Ce qui s’est passé à La Rochelle apparaît donc tout à fait normal et même, du point de vue management du changement, positif :

– En se mettant quelque peu en retrait, Royal, Delanoë et Hollande sont en position de dépasser la phase de déni.
– En affichant clairement leur position, les tenants des courants du PS se voient renvoyer l’image très négative qu’ils inspirent à l’extérieur et je sais qu’ils sont suffisamment intelligents pour comprendre qu’ils doivent évoluer, d’une façon ou d’une autre.
Dans un changement d’ampleur, on ne peut jamais faire l’économie d’une crise majeure. Jamais.
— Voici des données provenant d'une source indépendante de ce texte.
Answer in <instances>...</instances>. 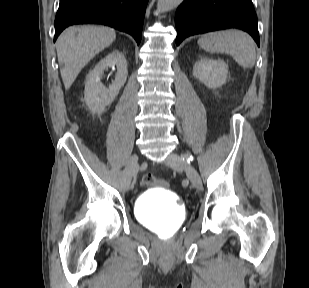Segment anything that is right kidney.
<instances>
[{
  "instance_id": "ca27d5eb",
  "label": "right kidney",
  "mask_w": 309,
  "mask_h": 288,
  "mask_svg": "<svg viewBox=\"0 0 309 288\" xmlns=\"http://www.w3.org/2000/svg\"><path fill=\"white\" fill-rule=\"evenodd\" d=\"M117 66L115 80L106 88L100 82V76L109 67ZM128 76L127 62L123 53L113 51L102 59L95 68L89 72L84 90V100L89 110L101 114L117 97L120 88L125 84Z\"/></svg>"
}]
</instances>
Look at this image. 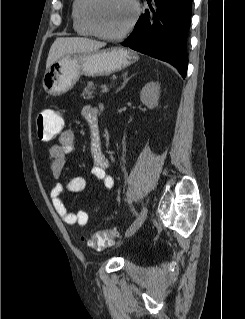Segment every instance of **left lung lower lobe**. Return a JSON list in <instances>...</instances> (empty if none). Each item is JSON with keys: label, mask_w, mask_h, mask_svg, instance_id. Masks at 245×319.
Returning a JSON list of instances; mask_svg holds the SVG:
<instances>
[{"label": "left lung lower lobe", "mask_w": 245, "mask_h": 319, "mask_svg": "<svg viewBox=\"0 0 245 319\" xmlns=\"http://www.w3.org/2000/svg\"><path fill=\"white\" fill-rule=\"evenodd\" d=\"M150 9L140 17L122 43L172 64L184 78L187 72V33L192 0H147Z\"/></svg>", "instance_id": "1"}]
</instances>
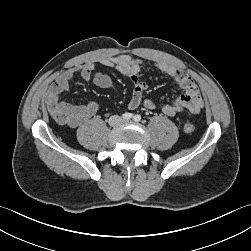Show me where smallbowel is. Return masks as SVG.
<instances>
[{
	"label": "small bowel",
	"instance_id": "small-bowel-1",
	"mask_svg": "<svg viewBox=\"0 0 251 251\" xmlns=\"http://www.w3.org/2000/svg\"><path fill=\"white\" fill-rule=\"evenodd\" d=\"M99 64L112 68L127 76L132 82V94L128 103L130 109H136L141 104L147 109H154L156 104L151 98L143 100V93L147 89V83L139 78V74L145 64L142 59L134 58L128 54H119L112 57H104L99 60ZM153 66L165 75L176 81L184 90L173 102L164 104L162 112L170 117L177 114L194 116L203 107L201 93L191 78L185 71L169 63L158 61ZM78 72L86 82H92L99 88L107 89L113 85L112 79L105 73L95 72V64L84 63L81 66L69 69L59 75L49 86L44 101L51 116L59 123L67 124L70 127H77L90 118L99 110V106L94 101H89L82 105H72L61 100L62 93L70 88V82Z\"/></svg>",
	"mask_w": 251,
	"mask_h": 251
}]
</instances>
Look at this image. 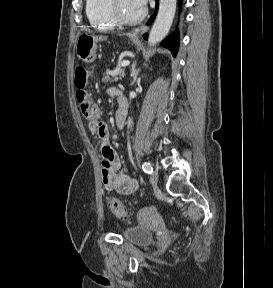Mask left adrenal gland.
<instances>
[{"mask_svg":"<svg viewBox=\"0 0 273 288\" xmlns=\"http://www.w3.org/2000/svg\"><path fill=\"white\" fill-rule=\"evenodd\" d=\"M140 71V69H136V63H133L131 68V77L133 78V81L131 82V85H133L137 81V76Z\"/></svg>","mask_w":273,"mask_h":288,"instance_id":"1","label":"left adrenal gland"}]
</instances>
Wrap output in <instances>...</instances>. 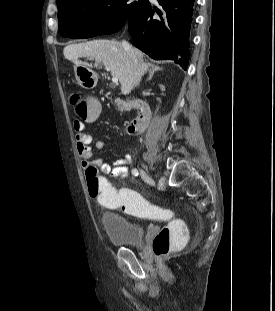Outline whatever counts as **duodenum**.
I'll return each instance as SVG.
<instances>
[{"instance_id": "obj_1", "label": "duodenum", "mask_w": 275, "mask_h": 311, "mask_svg": "<svg viewBox=\"0 0 275 311\" xmlns=\"http://www.w3.org/2000/svg\"><path fill=\"white\" fill-rule=\"evenodd\" d=\"M119 106L125 109H136L138 112L137 116L126 125L127 132L132 135L143 132L150 120V106L140 100H121Z\"/></svg>"}]
</instances>
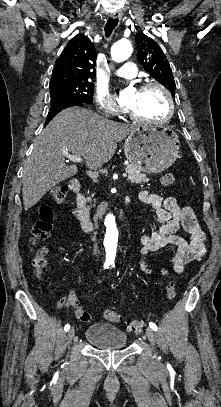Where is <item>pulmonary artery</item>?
<instances>
[{"label": "pulmonary artery", "instance_id": "e3ab8cb5", "mask_svg": "<svg viewBox=\"0 0 221 407\" xmlns=\"http://www.w3.org/2000/svg\"><path fill=\"white\" fill-rule=\"evenodd\" d=\"M116 75L124 78H133L136 75V66L131 61H125L124 64L116 70Z\"/></svg>", "mask_w": 221, "mask_h": 407}]
</instances>
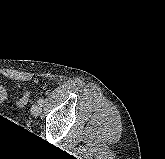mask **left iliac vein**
I'll return each instance as SVG.
<instances>
[{"label":"left iliac vein","instance_id":"1","mask_svg":"<svg viewBox=\"0 0 165 159\" xmlns=\"http://www.w3.org/2000/svg\"><path fill=\"white\" fill-rule=\"evenodd\" d=\"M41 104L39 102L35 103L34 106H33V111L34 112H37L41 109Z\"/></svg>","mask_w":165,"mask_h":159}]
</instances>
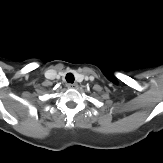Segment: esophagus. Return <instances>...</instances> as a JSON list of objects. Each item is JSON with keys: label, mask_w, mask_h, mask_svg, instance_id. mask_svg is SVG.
I'll return each instance as SVG.
<instances>
[{"label": "esophagus", "mask_w": 163, "mask_h": 163, "mask_svg": "<svg viewBox=\"0 0 163 163\" xmlns=\"http://www.w3.org/2000/svg\"><path fill=\"white\" fill-rule=\"evenodd\" d=\"M67 87L71 88V89H76L78 87V84L77 83H69V84H67Z\"/></svg>", "instance_id": "34e87169"}]
</instances>
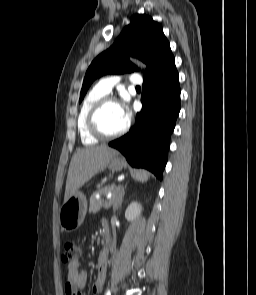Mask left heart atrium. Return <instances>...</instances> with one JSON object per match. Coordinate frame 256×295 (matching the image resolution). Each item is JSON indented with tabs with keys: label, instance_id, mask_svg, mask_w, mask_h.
<instances>
[{
	"label": "left heart atrium",
	"instance_id": "39dd6f15",
	"mask_svg": "<svg viewBox=\"0 0 256 295\" xmlns=\"http://www.w3.org/2000/svg\"><path fill=\"white\" fill-rule=\"evenodd\" d=\"M118 105H119V108H120V111H121L122 115L124 117H126V119H127V116H128V106H127L126 101L123 102V103H121V104H118Z\"/></svg>",
	"mask_w": 256,
	"mask_h": 295
}]
</instances>
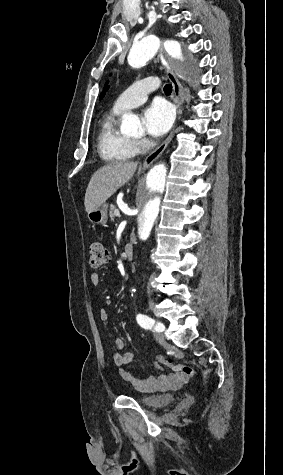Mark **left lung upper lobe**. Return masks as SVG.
Wrapping results in <instances>:
<instances>
[{
	"label": "left lung upper lobe",
	"mask_w": 283,
	"mask_h": 475,
	"mask_svg": "<svg viewBox=\"0 0 283 475\" xmlns=\"http://www.w3.org/2000/svg\"><path fill=\"white\" fill-rule=\"evenodd\" d=\"M108 88H109L108 84H107V83H105V86H104V89H103V90H104V92H105V91H107V90H108ZM104 95H105V94H104V93H102V94L100 95V99H102V98L104 97Z\"/></svg>",
	"instance_id": "left-lung-upper-lobe-1"
}]
</instances>
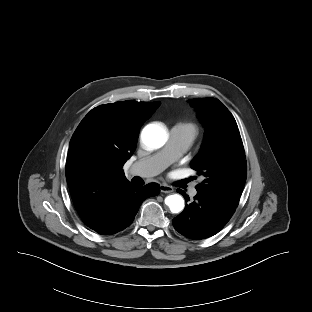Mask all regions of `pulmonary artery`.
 Returning <instances> with one entry per match:
<instances>
[{
  "label": "pulmonary artery",
  "mask_w": 312,
  "mask_h": 312,
  "mask_svg": "<svg viewBox=\"0 0 312 312\" xmlns=\"http://www.w3.org/2000/svg\"><path fill=\"white\" fill-rule=\"evenodd\" d=\"M193 138L189 132L180 126H174L165 147L158 153L136 161L132 166L135 175L146 178L162 172L170 163L178 159L191 145ZM197 190L192 188L190 195L195 196Z\"/></svg>",
  "instance_id": "1"
}]
</instances>
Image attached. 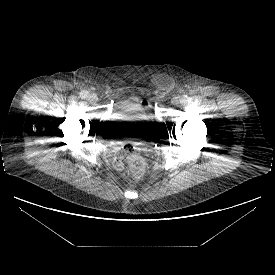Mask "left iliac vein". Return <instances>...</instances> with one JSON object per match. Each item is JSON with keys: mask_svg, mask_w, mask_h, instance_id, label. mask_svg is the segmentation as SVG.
<instances>
[{"mask_svg": "<svg viewBox=\"0 0 275 275\" xmlns=\"http://www.w3.org/2000/svg\"><path fill=\"white\" fill-rule=\"evenodd\" d=\"M172 103L175 106H179V105H182L184 101H183V98H181L180 96H176L173 98Z\"/></svg>", "mask_w": 275, "mask_h": 275, "instance_id": "1", "label": "left iliac vein"}]
</instances>
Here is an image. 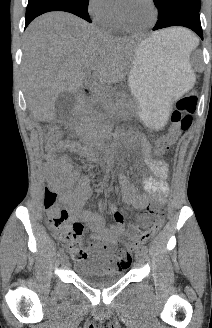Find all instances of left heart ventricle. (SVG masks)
<instances>
[{
  "instance_id": "left-heart-ventricle-1",
  "label": "left heart ventricle",
  "mask_w": 212,
  "mask_h": 328,
  "mask_svg": "<svg viewBox=\"0 0 212 328\" xmlns=\"http://www.w3.org/2000/svg\"><path fill=\"white\" fill-rule=\"evenodd\" d=\"M120 11L124 20L131 26L148 25L153 18V11L147 0H125Z\"/></svg>"
}]
</instances>
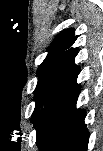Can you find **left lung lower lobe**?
<instances>
[{"label": "left lung lower lobe", "mask_w": 103, "mask_h": 151, "mask_svg": "<svg viewBox=\"0 0 103 151\" xmlns=\"http://www.w3.org/2000/svg\"><path fill=\"white\" fill-rule=\"evenodd\" d=\"M78 48H68L38 76L31 122L41 151H87L86 113L78 109L80 68L74 63Z\"/></svg>", "instance_id": "left-lung-lower-lobe-1"}]
</instances>
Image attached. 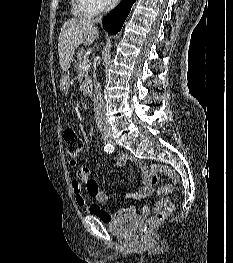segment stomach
Here are the masks:
<instances>
[{"instance_id": "obj_1", "label": "stomach", "mask_w": 233, "mask_h": 263, "mask_svg": "<svg viewBox=\"0 0 233 263\" xmlns=\"http://www.w3.org/2000/svg\"><path fill=\"white\" fill-rule=\"evenodd\" d=\"M69 77H56V82H60L59 87L61 91H69V88L72 87V84L69 83Z\"/></svg>"}]
</instances>
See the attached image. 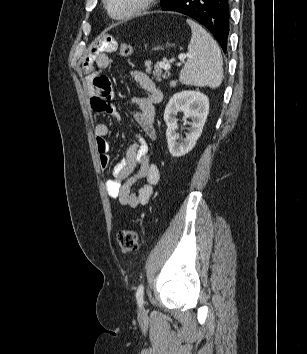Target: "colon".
Returning <instances> with one entry per match:
<instances>
[{"mask_svg": "<svg viewBox=\"0 0 307 354\" xmlns=\"http://www.w3.org/2000/svg\"><path fill=\"white\" fill-rule=\"evenodd\" d=\"M120 55L128 58L132 54V47L128 43H122L119 47ZM140 234L137 230L126 229L119 232L117 240L121 250L124 253H133L139 245Z\"/></svg>", "mask_w": 307, "mask_h": 354, "instance_id": "colon-1", "label": "colon"}]
</instances>
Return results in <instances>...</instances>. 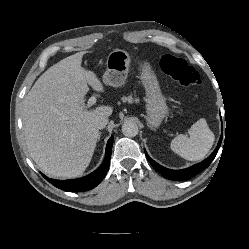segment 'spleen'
<instances>
[{
  "label": "spleen",
  "instance_id": "spleen-1",
  "mask_svg": "<svg viewBox=\"0 0 249 249\" xmlns=\"http://www.w3.org/2000/svg\"><path fill=\"white\" fill-rule=\"evenodd\" d=\"M188 135L180 134L171 141V149L186 160L203 159L214 143V134L204 118L195 122L188 130Z\"/></svg>",
  "mask_w": 249,
  "mask_h": 249
}]
</instances>
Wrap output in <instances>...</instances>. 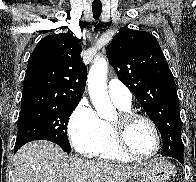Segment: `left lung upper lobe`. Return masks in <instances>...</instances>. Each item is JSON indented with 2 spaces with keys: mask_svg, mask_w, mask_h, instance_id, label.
<instances>
[{
  "mask_svg": "<svg viewBox=\"0 0 196 182\" xmlns=\"http://www.w3.org/2000/svg\"><path fill=\"white\" fill-rule=\"evenodd\" d=\"M106 54L120 81L160 131L162 156L170 151L183 154L175 81L157 39L148 32L124 28L113 37Z\"/></svg>",
  "mask_w": 196,
  "mask_h": 182,
  "instance_id": "left-lung-upper-lobe-1",
  "label": "left lung upper lobe"
}]
</instances>
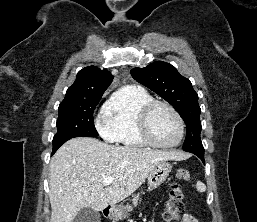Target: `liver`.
I'll list each match as a JSON object with an SVG mask.
<instances>
[{
	"label": "liver",
	"instance_id": "6515ba94",
	"mask_svg": "<svg viewBox=\"0 0 257 222\" xmlns=\"http://www.w3.org/2000/svg\"><path fill=\"white\" fill-rule=\"evenodd\" d=\"M184 153L152 151L73 138L54 154L50 164V222H73L83 208L102 211L135 192L154 166L182 160ZM113 177L109 185L102 184Z\"/></svg>",
	"mask_w": 257,
	"mask_h": 222
}]
</instances>
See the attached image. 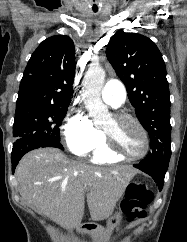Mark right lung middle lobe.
Masks as SVG:
<instances>
[{
  "instance_id": "right-lung-middle-lobe-1",
  "label": "right lung middle lobe",
  "mask_w": 187,
  "mask_h": 242,
  "mask_svg": "<svg viewBox=\"0 0 187 242\" xmlns=\"http://www.w3.org/2000/svg\"><path fill=\"white\" fill-rule=\"evenodd\" d=\"M67 107H16L13 136L60 142V129Z\"/></svg>"
}]
</instances>
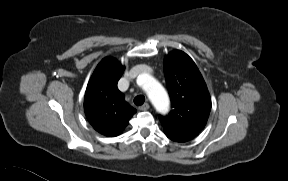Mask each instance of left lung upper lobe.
I'll return each instance as SVG.
<instances>
[{"label":"left lung upper lobe","instance_id":"obj_1","mask_svg":"<svg viewBox=\"0 0 288 181\" xmlns=\"http://www.w3.org/2000/svg\"><path fill=\"white\" fill-rule=\"evenodd\" d=\"M164 74L173 110L160 116L164 133L170 139H192L204 128L211 98L194 61L176 50L164 59Z\"/></svg>","mask_w":288,"mask_h":181}]
</instances>
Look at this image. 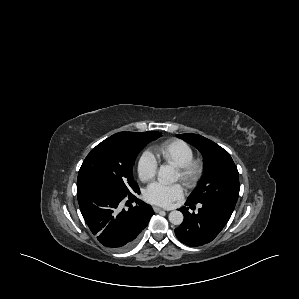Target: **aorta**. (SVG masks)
I'll return each mask as SVG.
<instances>
[{
    "instance_id": "aorta-1",
    "label": "aorta",
    "mask_w": 299,
    "mask_h": 299,
    "mask_svg": "<svg viewBox=\"0 0 299 299\" xmlns=\"http://www.w3.org/2000/svg\"><path fill=\"white\" fill-rule=\"evenodd\" d=\"M158 181L160 183H172L176 181V174L173 167L169 165H162L157 174ZM169 221L173 225H180L183 222V213L177 210L169 213Z\"/></svg>"
}]
</instances>
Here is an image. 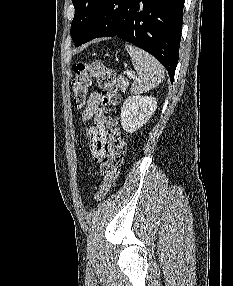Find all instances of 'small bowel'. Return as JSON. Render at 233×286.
I'll return each mask as SVG.
<instances>
[{
	"label": "small bowel",
	"mask_w": 233,
	"mask_h": 286,
	"mask_svg": "<svg viewBox=\"0 0 233 286\" xmlns=\"http://www.w3.org/2000/svg\"><path fill=\"white\" fill-rule=\"evenodd\" d=\"M101 96L95 91L91 93L86 107L82 113V121L94 120V125L87 129L86 135L89 140V153L96 162H101L106 154L104 144L107 139L105 117L100 107Z\"/></svg>",
	"instance_id": "c3829d8e"
}]
</instances>
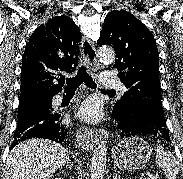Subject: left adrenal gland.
<instances>
[{
  "label": "left adrenal gland",
  "mask_w": 183,
  "mask_h": 179,
  "mask_svg": "<svg viewBox=\"0 0 183 179\" xmlns=\"http://www.w3.org/2000/svg\"><path fill=\"white\" fill-rule=\"evenodd\" d=\"M119 178H120V176L117 174L113 177V179H119Z\"/></svg>",
  "instance_id": "obj_1"
}]
</instances>
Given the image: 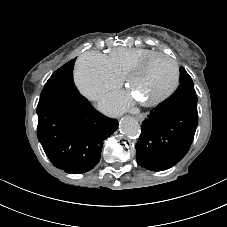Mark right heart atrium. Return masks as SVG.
<instances>
[{"label":"right heart atrium","instance_id":"obj_1","mask_svg":"<svg viewBox=\"0 0 227 227\" xmlns=\"http://www.w3.org/2000/svg\"><path fill=\"white\" fill-rule=\"evenodd\" d=\"M74 79L81 93L91 100L99 99L122 83V77L112 69L107 56L97 51L81 55L76 63Z\"/></svg>","mask_w":227,"mask_h":227}]
</instances>
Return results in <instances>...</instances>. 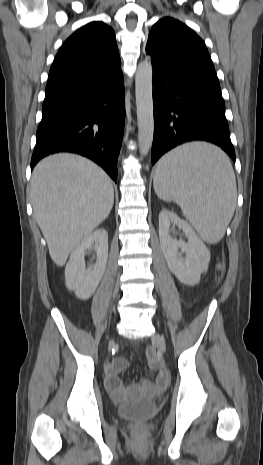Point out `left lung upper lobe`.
<instances>
[{
    "label": "left lung upper lobe",
    "instance_id": "obj_1",
    "mask_svg": "<svg viewBox=\"0 0 263 465\" xmlns=\"http://www.w3.org/2000/svg\"><path fill=\"white\" fill-rule=\"evenodd\" d=\"M146 53L172 64L203 66L214 70L201 38L182 22L165 17L152 27Z\"/></svg>",
    "mask_w": 263,
    "mask_h": 465
}]
</instances>
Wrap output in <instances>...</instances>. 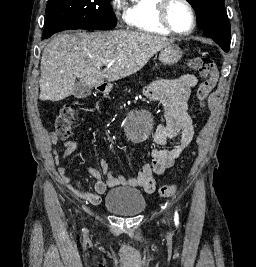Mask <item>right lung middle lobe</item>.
Masks as SVG:
<instances>
[{
    "label": "right lung middle lobe",
    "mask_w": 256,
    "mask_h": 267,
    "mask_svg": "<svg viewBox=\"0 0 256 267\" xmlns=\"http://www.w3.org/2000/svg\"><path fill=\"white\" fill-rule=\"evenodd\" d=\"M111 0H49L44 37L68 29H112L116 17Z\"/></svg>",
    "instance_id": "1"
}]
</instances>
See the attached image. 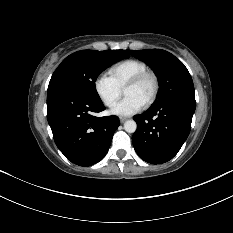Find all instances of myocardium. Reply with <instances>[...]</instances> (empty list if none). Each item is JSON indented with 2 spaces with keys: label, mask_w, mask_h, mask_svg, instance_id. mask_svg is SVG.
Here are the masks:
<instances>
[{
  "label": "myocardium",
  "mask_w": 233,
  "mask_h": 233,
  "mask_svg": "<svg viewBox=\"0 0 233 233\" xmlns=\"http://www.w3.org/2000/svg\"><path fill=\"white\" fill-rule=\"evenodd\" d=\"M147 79H151L153 82V90L147 101L144 103L145 106L151 105L157 98L160 90V82L158 76L150 70H146L144 72H141L134 76L132 79H130L126 85L124 86V90L129 87H134L142 82H144Z\"/></svg>",
  "instance_id": "myocardium-1"
}]
</instances>
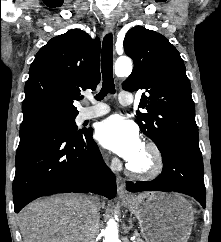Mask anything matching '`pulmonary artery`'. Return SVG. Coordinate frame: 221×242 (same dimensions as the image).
Listing matches in <instances>:
<instances>
[{
  "mask_svg": "<svg viewBox=\"0 0 221 242\" xmlns=\"http://www.w3.org/2000/svg\"><path fill=\"white\" fill-rule=\"evenodd\" d=\"M90 101L92 102V106L85 108L81 113V117L83 120L97 118L107 114L110 111L107 105L101 102H96L91 98H90ZM119 102L122 105H130L133 102L131 94L127 92L120 93Z\"/></svg>",
  "mask_w": 221,
  "mask_h": 242,
  "instance_id": "1",
  "label": "pulmonary artery"
}]
</instances>
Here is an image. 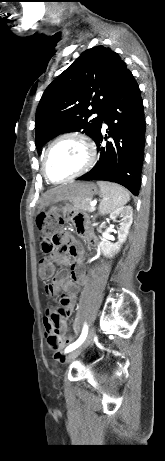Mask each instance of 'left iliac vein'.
<instances>
[{
  "label": "left iliac vein",
  "mask_w": 165,
  "mask_h": 461,
  "mask_svg": "<svg viewBox=\"0 0 165 461\" xmlns=\"http://www.w3.org/2000/svg\"><path fill=\"white\" fill-rule=\"evenodd\" d=\"M95 331H96L95 326H92L89 329V332H88L85 340L83 341V343L77 349L70 352L66 356V360H65L66 362H71L72 360H74L76 357H78L90 345V343L92 342L93 337L95 335Z\"/></svg>",
  "instance_id": "4c4485c4"
}]
</instances>
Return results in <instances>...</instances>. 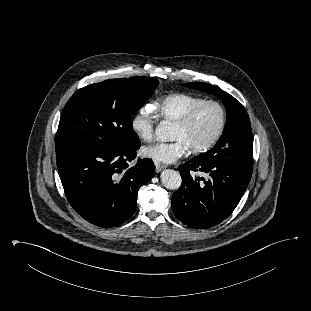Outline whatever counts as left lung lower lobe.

Autre point positif de cette crise, Moscovici qui joue en fait le rôle « du porteur d’eau du changement », peut maintenant plus librement servir de catalyseur du changement, mais doit veiller à ne pas couper à ce stade le fil du dialogue. Il est possible, voire probable, qu’une partie des militants socialistes actuels ne restera pas dans le futur PS, mais la séparation, si elle doit avoir lieu, doit se faire naturellement lors du processus de reconquête, chacun choisissant alors son nouveau destin. Si les étapes ne sont pas respectées, si les choses vont trop vite, si la crise ne peut être exprimée, il y aura une scission irréparable entre ceux qui resteront scotchés sur le déni, ceux qui ne pourront pas se remettre de la perte de l’ancien PS et ceux qui galoperont avec enthousiasme vers de nouveaux horizons.

Si tout va bien, La Rochelle aura été la crise du déni, le deuil aura lieu entre maintenant et Reims et le congrès lancera le processus de reconquête pour un PS cohérent, uni et heureux de l’être.